Telehealth has been around for a while, but its accelerated uptake in recent months has provided the ideal solution to dispensing care whilst ensuring social distancing. Our lockdown in South Africa may well have eased a little, but the need for social distancing is just as important as it was under level 5. In fact, if we fail to practice good social distancing, we may well see ourselves back under stricter measures.

It is also short-sighted to consider the use of telehealth as being limited to handling the current crisis. On demand healthcare is here to stay. To move forward, it’s good to look back so we can draw the right conclusions from the experience of the telehealth community and more broadly by providers, policymakers, health care insurers and payers, researchers, and society at large.

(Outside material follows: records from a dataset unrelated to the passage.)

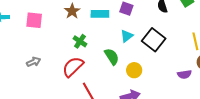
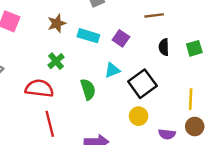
red semicircle: (73, 67) -> (39, 88), turned 35
yellow circle: (134, 70) -> (139, 116), moved

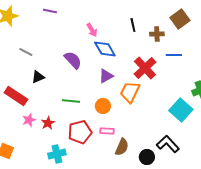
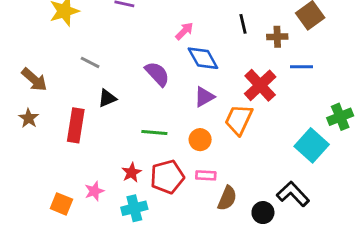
pink arrow: (92, 30) -> (184, 31), turned -104
red rectangle: (16, 96) -> (76, 125), turned 65
pink star: (29, 120) -> (94, 191), moved
red star: (48, 123) -> (131, 173), moved

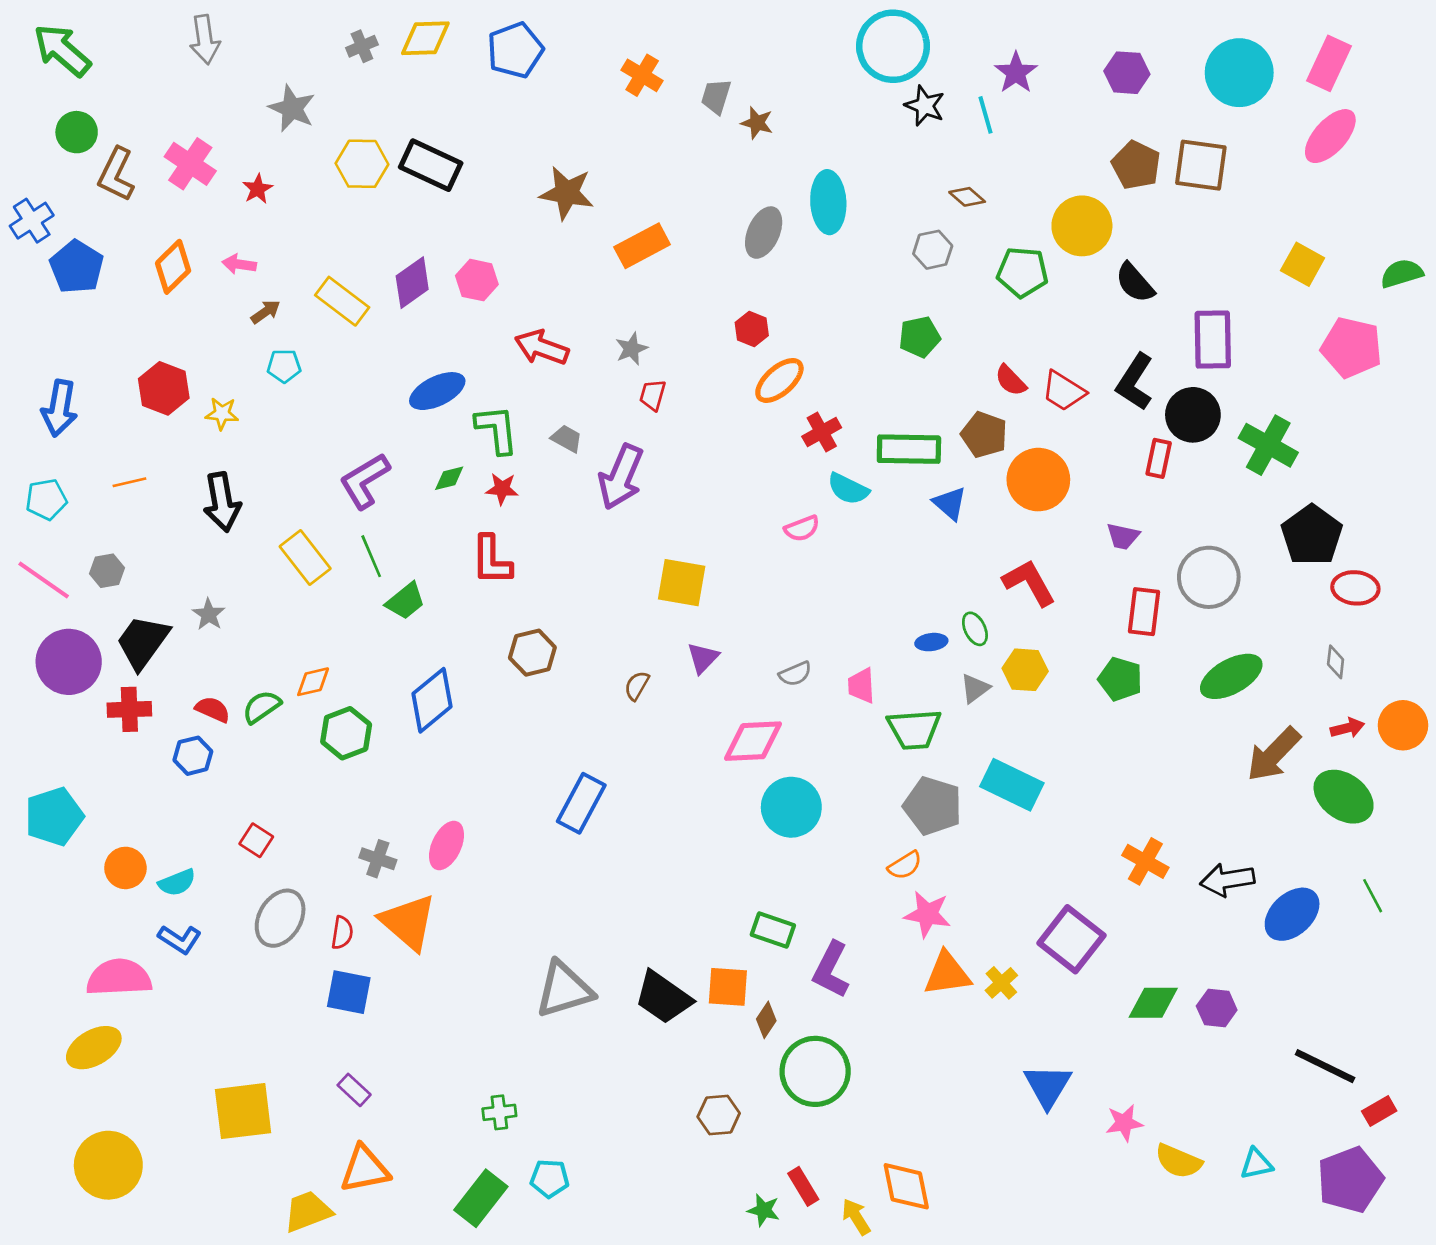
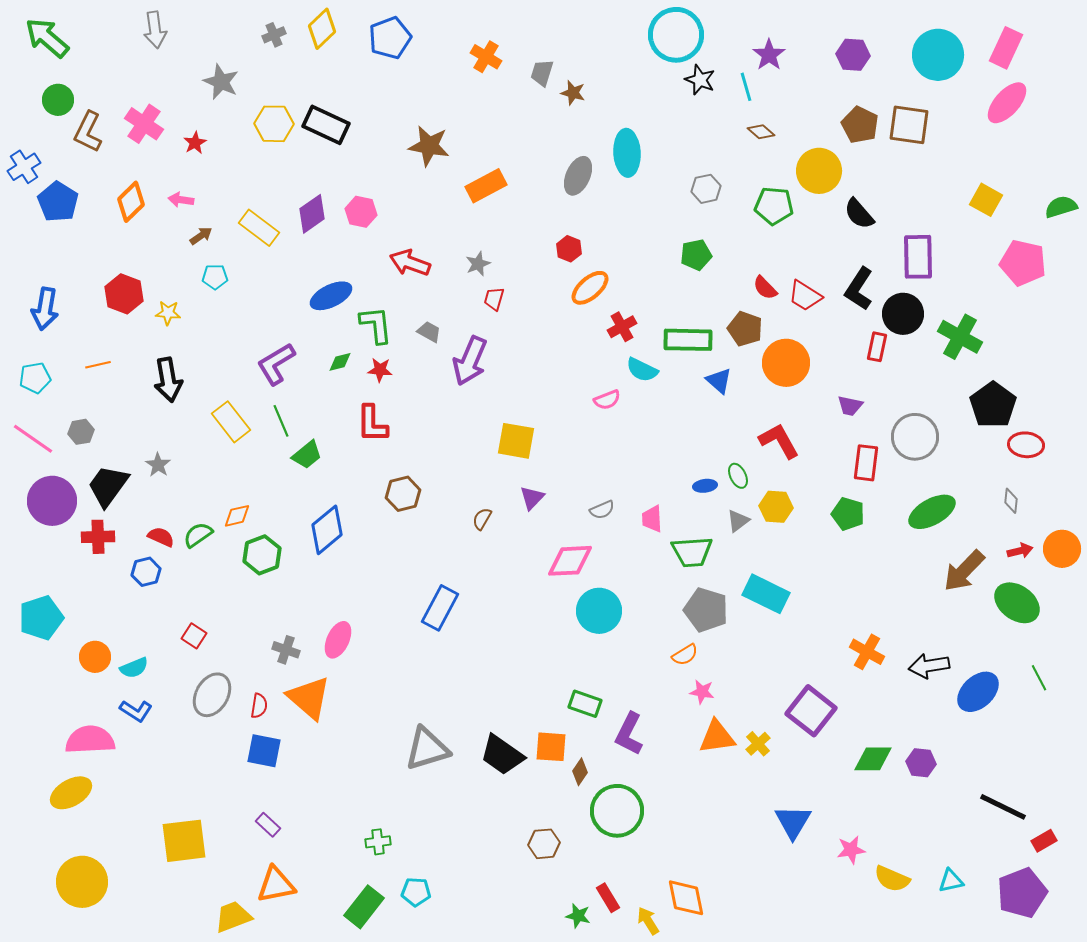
yellow diamond: (425, 38) -> (322, 29), turned -42
brown diamond: (967, 197) -> (761, 132), moved
pink star: (927, 914) -> (702, 692), size x0.7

Some lessons learnt to date:

  1. A large portion of outpatient visits can be clinically managed from a distance. More specifically, patients with non-urgent conditions can be triaged via telehealth applications without compromising their health or quality of care.
  2. The infrastructure was a lot better than what we first thought, and patients received care via their smart phones, all over the country. Existing electronic health records, used by providers, provided pre-existing history, past diagnosis and current medications, providing continuum of care to their patient base. Some integrated with existing systems, to provide a seamless experience.
  3. Telehealth platforms were extremely efficient in providing training and knowledge around how best to implement remote healthcare into a practice.
  4. Because telehealth is a way to protect both patient and doctor, there has been little resistance to this new way of care delivery
  5. Regulators relaxed all restrictive regulations for telehealth, making it a lot easier to utilise.
  6. Not all healthcare providers embraced telehealth believing the industry will revert to ‘normal’. This had the effect of severely curtailing not only their continuum of care but stultified their practices – it has been shown that those providers that engaged in telehealth measures, had lesser detrimental effects on their businesses.
  7. Not all telehealth platforms are equal – or compliant. Education of the audience has been critical in ensuring the success of telehealth. It continues to be important as technology evolves and will play an increasing role in how healthcare is accessed and delivered.

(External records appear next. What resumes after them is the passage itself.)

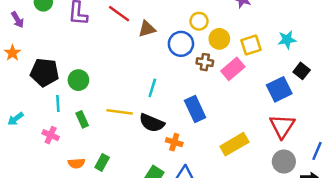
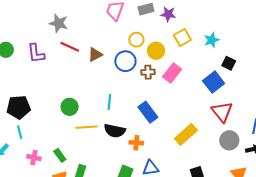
yellow square: (251, 45) -> (182, 37), moved
green circle: (78, 80) -> (70, 107), moved
cyan line: (58, 104) -> (20, 132), moved
green rectangle: (82, 119) -> (60, 155), moved

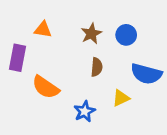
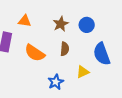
blue semicircle: (146, 74) -> (102, 54), turned 55
orange semicircle: (46, 87) -> (35, 53), moved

Whilst the debate around lockdowns continues and whether decisions about any suspensions/revisions will be based on experiential or investigatory evidence or political considerations, we do know is that there are hundreds of examples of providers, who adopted telehealth into their practices and had almost no interruption to revenue flows at all.

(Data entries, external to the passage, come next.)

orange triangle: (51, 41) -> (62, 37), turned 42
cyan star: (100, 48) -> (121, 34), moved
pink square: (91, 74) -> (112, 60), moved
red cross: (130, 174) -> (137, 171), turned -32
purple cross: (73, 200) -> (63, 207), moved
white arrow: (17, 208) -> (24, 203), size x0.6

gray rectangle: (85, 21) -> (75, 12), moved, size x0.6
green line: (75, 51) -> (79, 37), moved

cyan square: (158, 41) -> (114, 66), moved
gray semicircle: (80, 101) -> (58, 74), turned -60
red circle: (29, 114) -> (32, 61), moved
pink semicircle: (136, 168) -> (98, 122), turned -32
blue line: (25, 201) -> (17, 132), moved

We also know that patients like using telehealth applications. It’s convenient, often cheaper, saves time and there are many research pieces coming out, showing that patients place a high value on remote care.

The telehealth community long predicted the rise of app-driven healthcare and the pandemic has brought that prediction forward by three to five years, however, this is not the time to relax and claim vindication for that vision.

The crisis presented an unprecedented opportunity for us to grab telehealth with both hands and make it work for us. This should not be a wasted opportunity without making progress. Heighten engagement is required to ensure that policy and regulation is not rescinded, that the appropriate research is done, to clarify what telehealth is most appropriate for, and how best to use it going forward.

In this way, future generations will benefit from what we learn today…

A note about social media:

Social media platforms are not appropriate for delivering healthcare:

There is a plethora of robust and easy to use solutions out there today and that are compliant with the various healthcare industry bodies. Social media platforms are still being used for the transfer of clinical data and it is worth considering these points:

  • Video Conferencing (VC), software is built for general communication and collaboration, while a telehealth platform has been specifically designed to deal with the transfer of clinical data. It is a professional tool designed to be used by business professionals.
  • A VC platform exposes names and email addresses of people on a call. A telehealth platform protects the privacy of the healthcare provider and the confidential records of the patient.
  • A VC platform was never designed for collaboration between medical professionals, while a telehealth platform has this specific tool embedded.
  • Nothing is built into a VC platform, making for a far more manual experience for the provider.
  • VC platforms are not aligned with clinical workflows and does not actively contribute to improved change management. Record keeping is manual, unmanaged and unprotected. There is also no built-in informed consent. Telehealth platforms, particularly those integrated into practice management applications, like EZMed, were extremely efficient in providing training and knowledge around how best to implement telehealth into a practice and streamlining the claim process.
  • VC platforms have no companies with any healthcare regulatory frameworks.